If you are working with qvoronoi and want to make plots, one option would be simply to use the sweep2_delaunay_eps program. In that case, you will need to delete the header lines from the node and triangle input files that report the dimension, the number of nodes and the number of triangles.

Considerations for Creating a Finite Element Mesh

When creating a mesh for a finite element problem, probably the most fundamental feature is the modeling of the boundary (and possibly internal walls) of the region. If we are free to choose where the points go, then we probably need to ensure that a good number of points end up exactly on the boundary, with special care taken to place points at corners and along curved boundaries. If the boundary does not coincide with the convex hull of the points, then we need to constrain our Delaunay calculation so that it does not attempt to generate extraneous exterior triangles, or worse yet, triangles that are partly in and partly outside the region. We also need to be careful about interior walls, and about holes, which are more troublesome to handle.

The Area of a Triangle in 2D

In the unconstrained case, and in the case where we specify the boundary, but that boundary is formed of straight line segments, and we have been careful to place a node at every vertex of this boundary, then our triangulation procedure will decompose the region into triangles. (This would not be true, for instance, if we did not have a point at every vertex, or our region had curved boundaries!)

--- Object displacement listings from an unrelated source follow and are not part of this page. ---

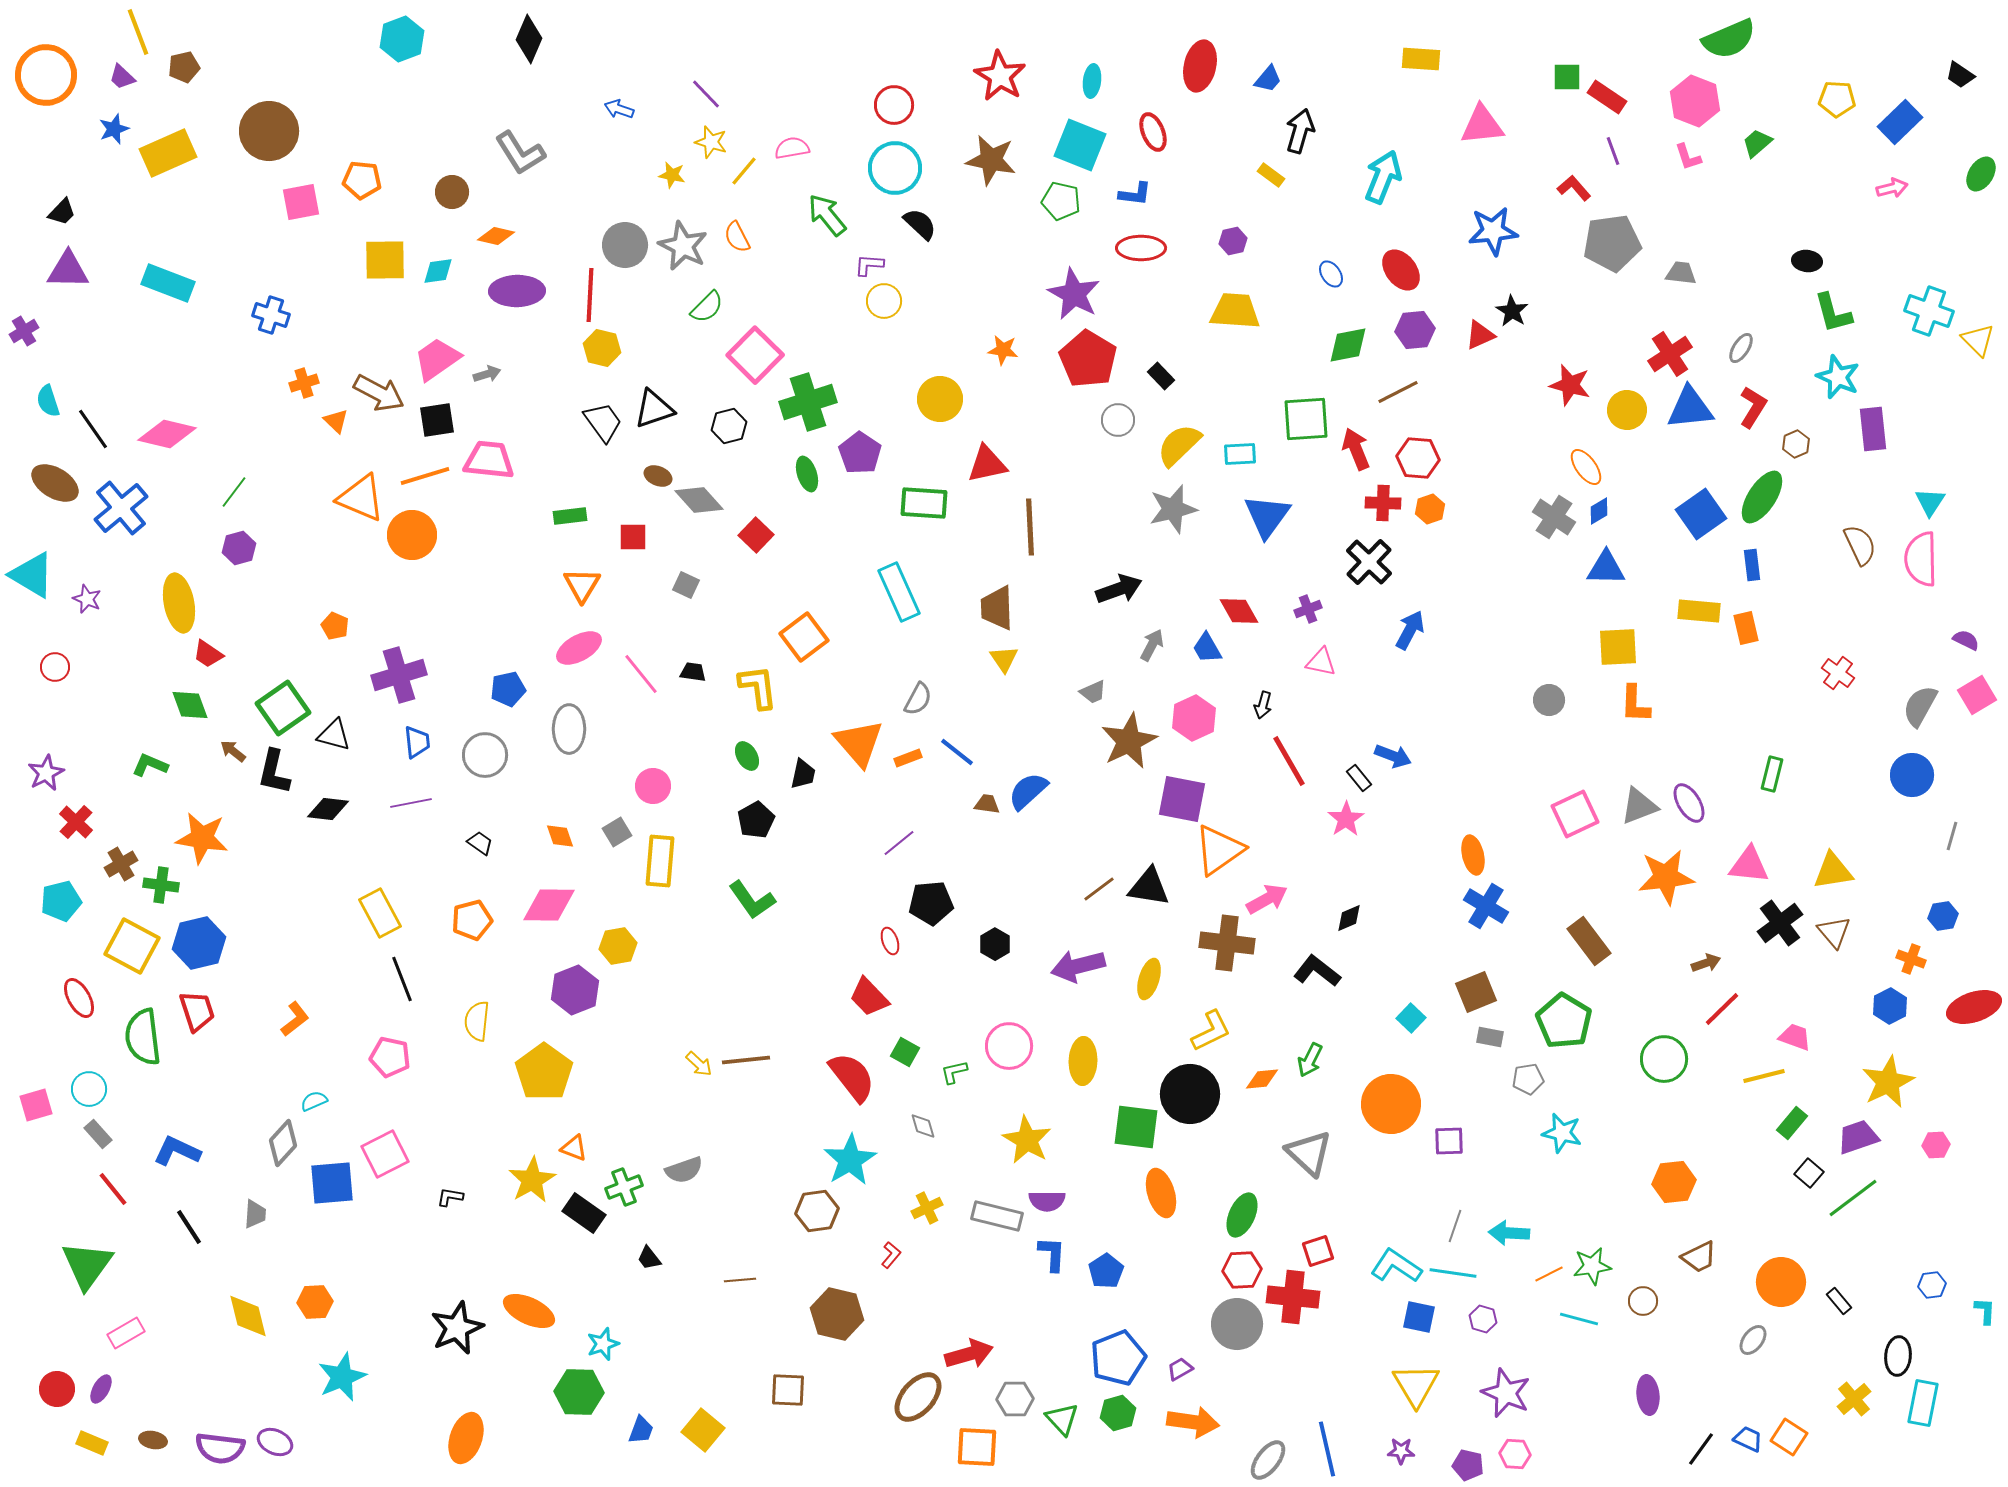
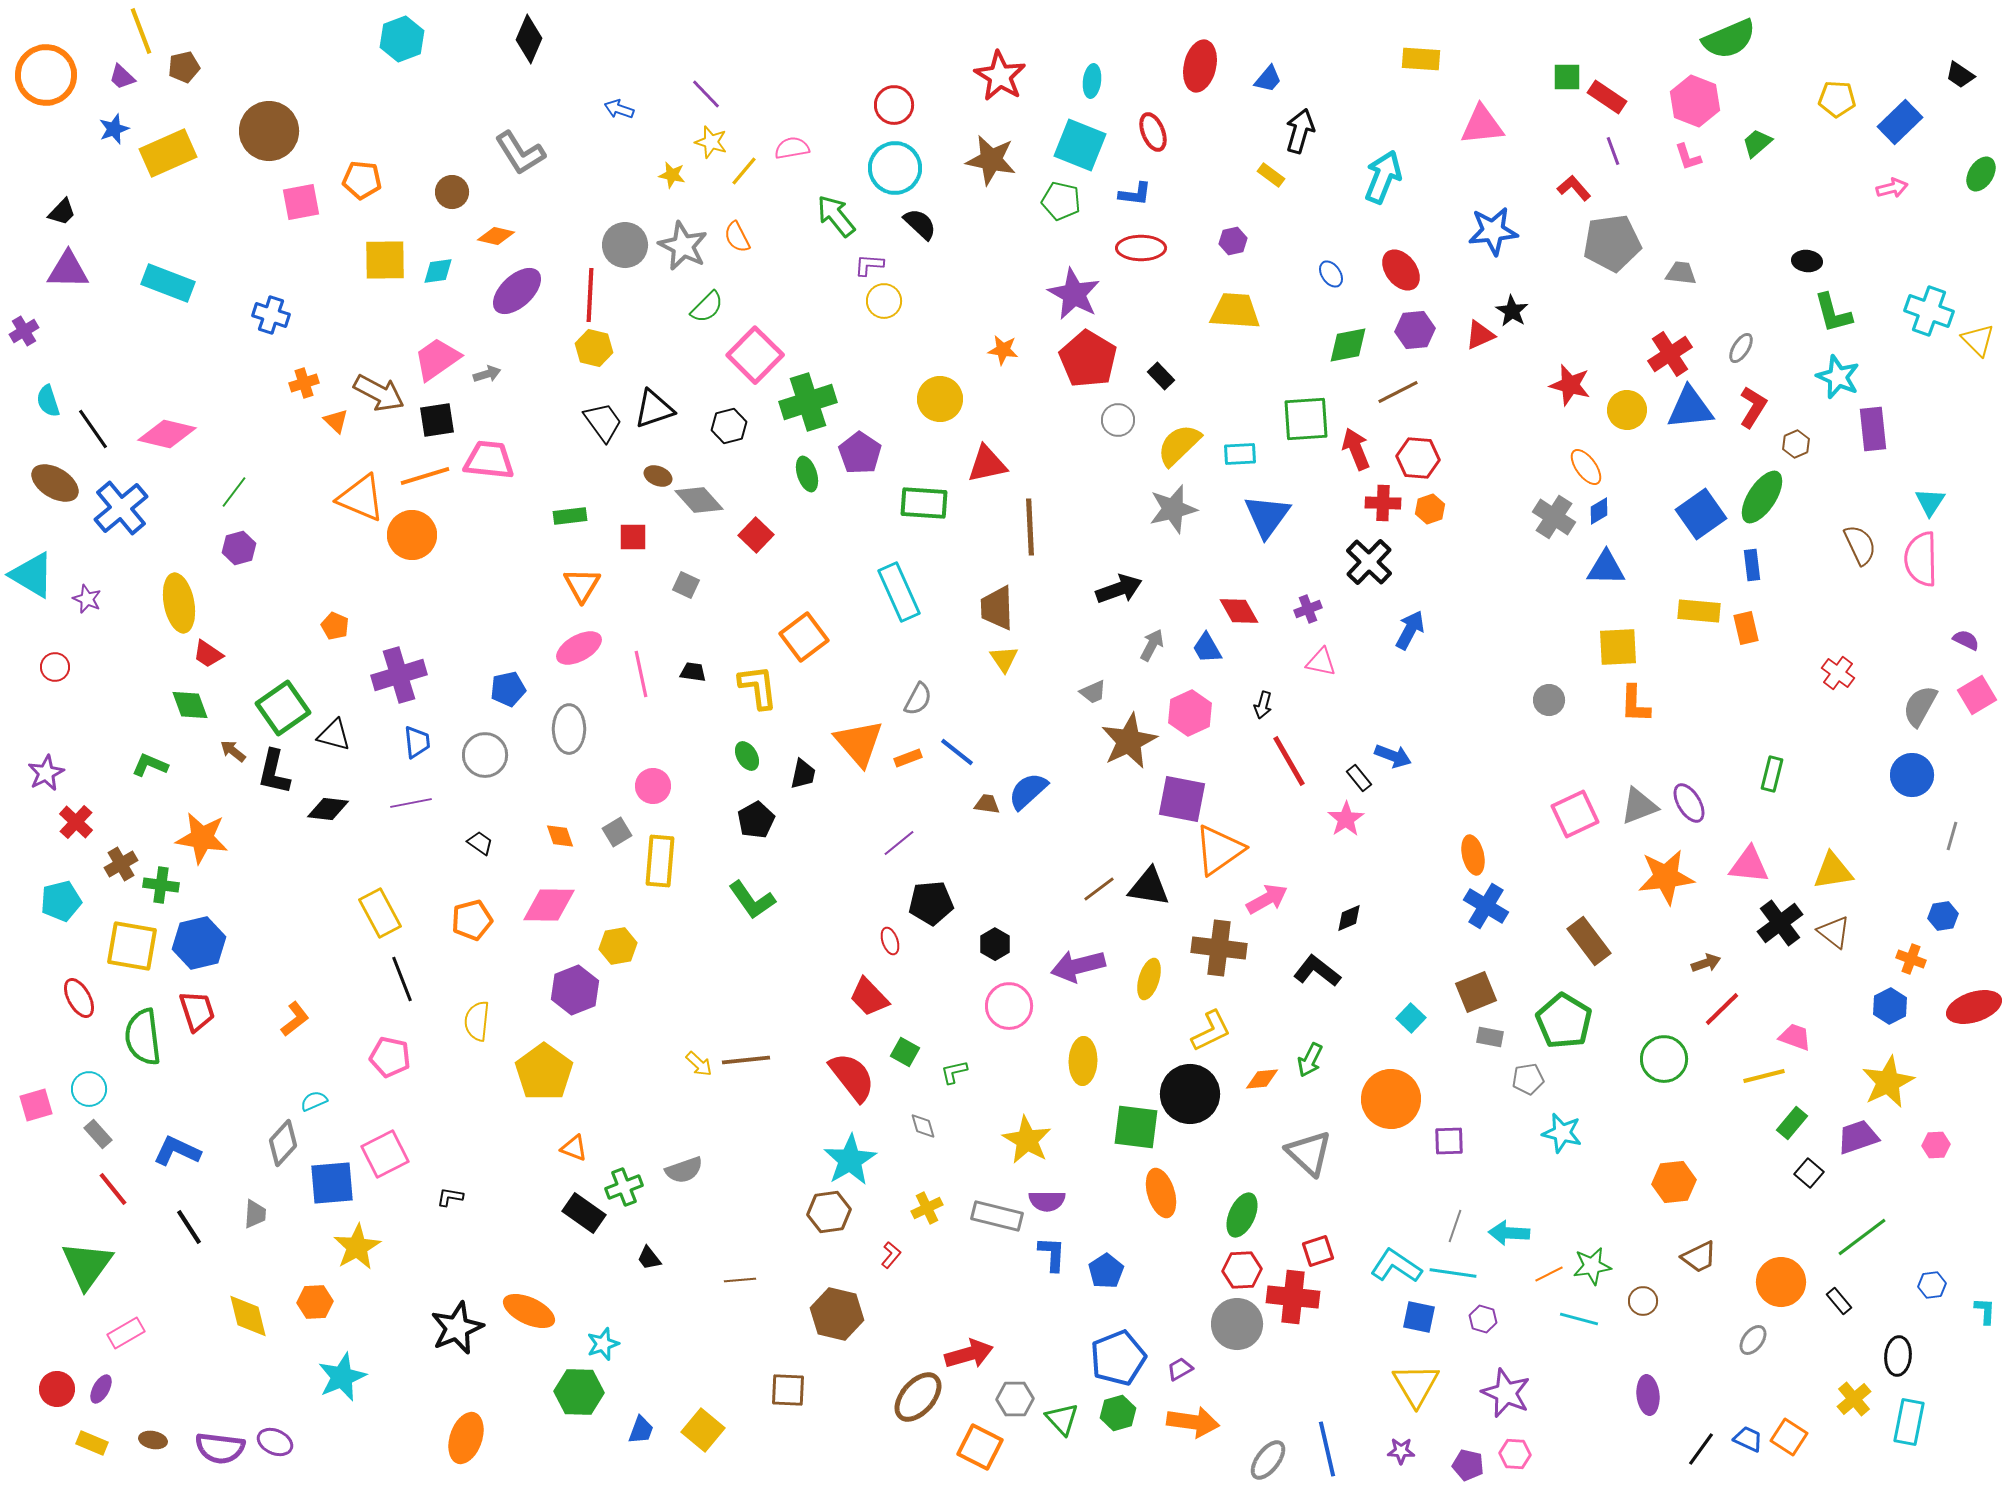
yellow line at (138, 32): moved 3 px right, 1 px up
green arrow at (827, 215): moved 9 px right, 1 px down
purple ellipse at (517, 291): rotated 42 degrees counterclockwise
yellow hexagon at (602, 348): moved 8 px left
pink line at (641, 674): rotated 27 degrees clockwise
pink hexagon at (1194, 718): moved 4 px left, 5 px up
brown triangle at (1834, 932): rotated 12 degrees counterclockwise
brown cross at (1227, 943): moved 8 px left, 5 px down
yellow square at (132, 946): rotated 18 degrees counterclockwise
pink circle at (1009, 1046): moved 40 px up
orange circle at (1391, 1104): moved 5 px up
yellow star at (532, 1180): moved 175 px left, 67 px down
green line at (1853, 1198): moved 9 px right, 39 px down
brown hexagon at (817, 1211): moved 12 px right, 1 px down
cyan rectangle at (1923, 1403): moved 14 px left, 19 px down
orange square at (977, 1447): moved 3 px right; rotated 24 degrees clockwise
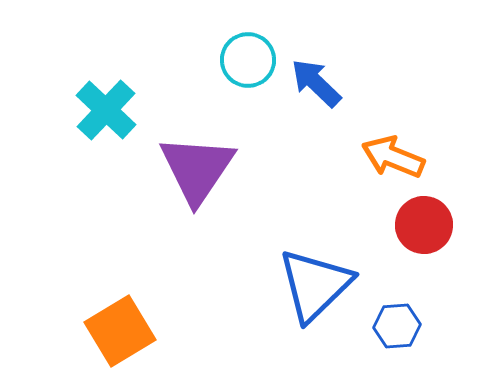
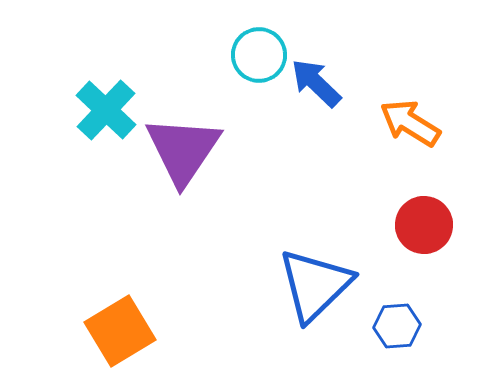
cyan circle: moved 11 px right, 5 px up
orange arrow: moved 17 px right, 34 px up; rotated 10 degrees clockwise
purple triangle: moved 14 px left, 19 px up
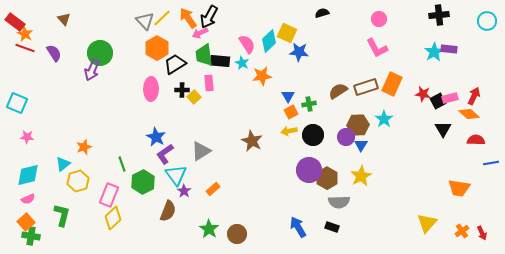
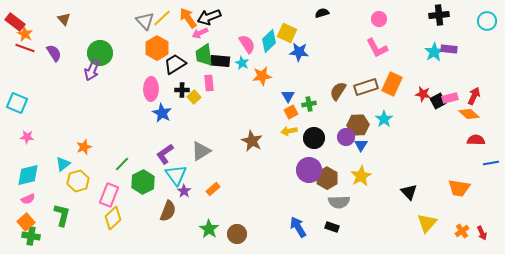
black arrow at (209, 17): rotated 40 degrees clockwise
brown semicircle at (338, 91): rotated 24 degrees counterclockwise
black triangle at (443, 129): moved 34 px left, 63 px down; rotated 12 degrees counterclockwise
black circle at (313, 135): moved 1 px right, 3 px down
blue star at (156, 137): moved 6 px right, 24 px up
green line at (122, 164): rotated 63 degrees clockwise
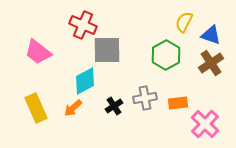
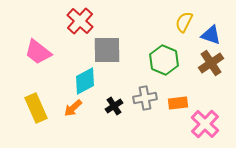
red cross: moved 3 px left, 4 px up; rotated 20 degrees clockwise
green hexagon: moved 2 px left, 5 px down; rotated 8 degrees counterclockwise
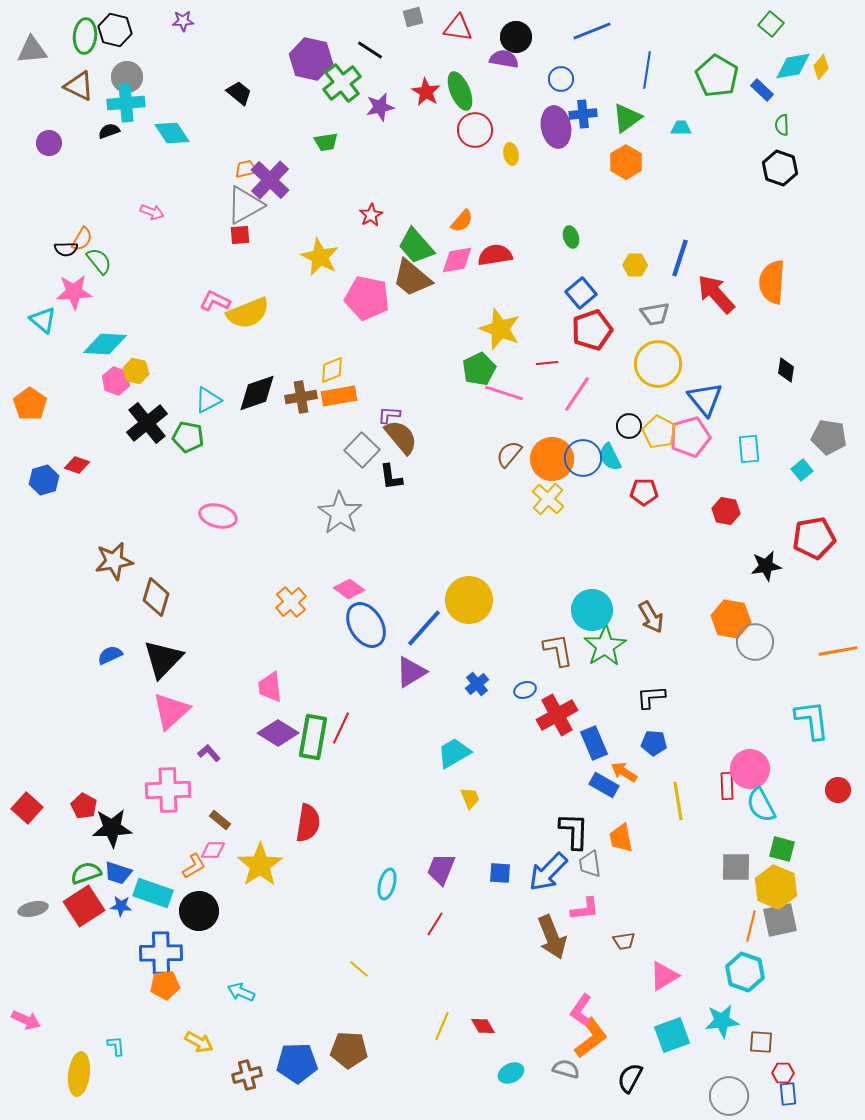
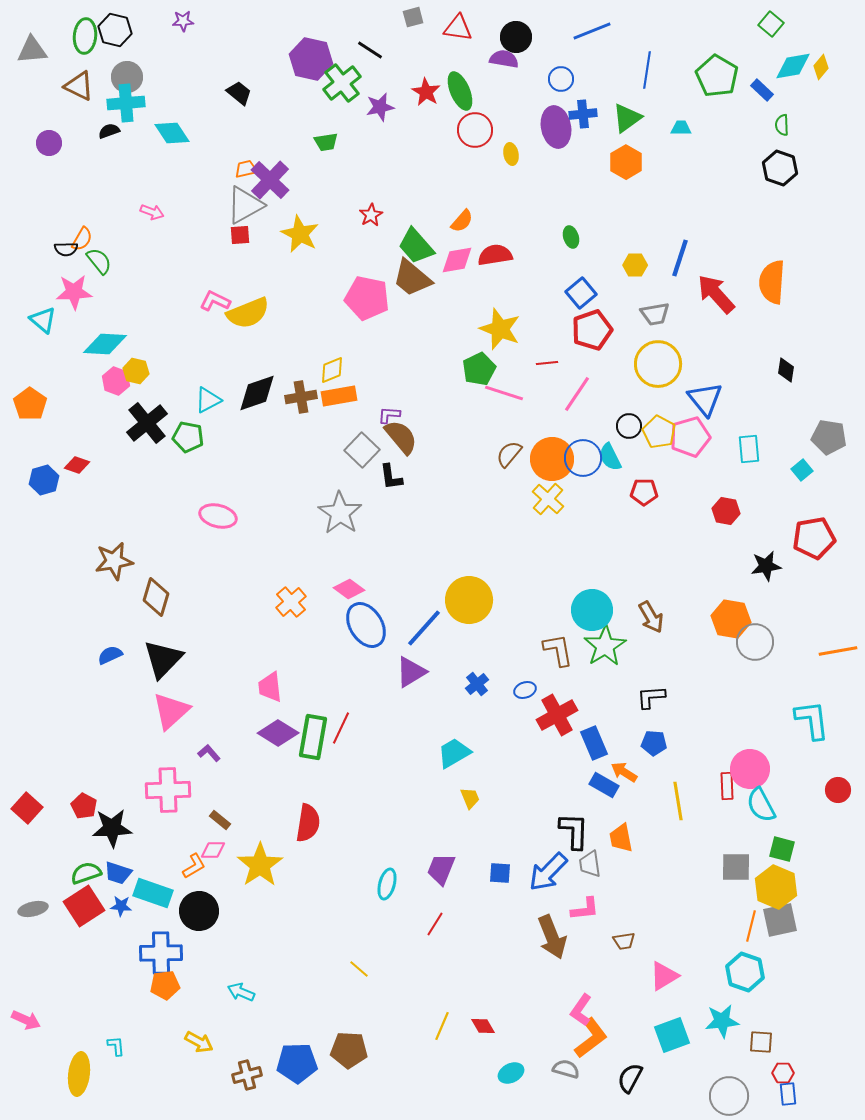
yellow star at (320, 257): moved 20 px left, 23 px up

In a finite element calculation, these triangles will play the role of elements. It is often necessary to compute the area of such an element, in order to approximate integrals of functions over the triangle. In more interesting cases, the elements may actually be more general polygons.

Whether the element is a triangle or polygon, the area of a polygon P with N vertices is easy to compute. We assume we are given the coordinates of the vertices and that the polygon is not degenerate (in particular, that the polygon is not folded over on itself.)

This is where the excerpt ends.